Write the records out again without change. Leave the pictures behind.

━━ Given entries ━━

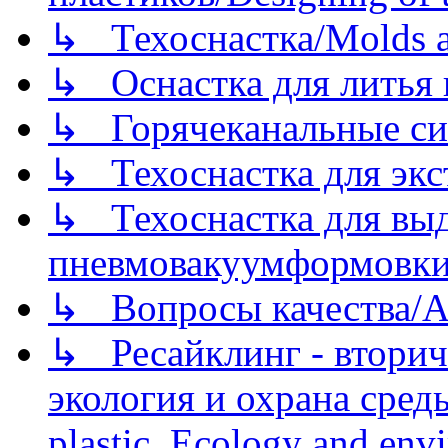
↳ Техоснастка/Molds a
↳ Оснастка для литья 
↳ Горячеканальные си
↳ Техоснастка для экс
↳ Техоснастка для вы
пневмовакуумформовк
↳ Вопросы качества/Abo
↳ Ресайклинг - вторич
экология и охрана среды/
plastic. Ecology and env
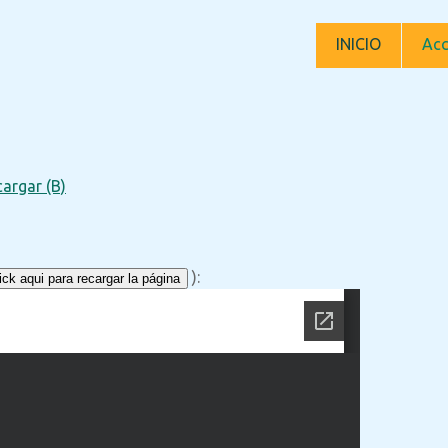
INICIO
Acc
argar (B)
):
ck aqui para recargar la página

━━━

Response to the exercise
↳ Техоснастка/Molds a
↳ Оснастка для литья 
↳ Горячеканальные си
↳ Техоснастка для экс
↳ Техоснастка для вы
пневмовакуумформовк
↳ Вопросы качества/Abo
↳ Ресайклинг - вторич
экология и охрана среды/
plastic. Ecology and env
INICIO
Acc
argar (B)
):
ck aqui para recargar la página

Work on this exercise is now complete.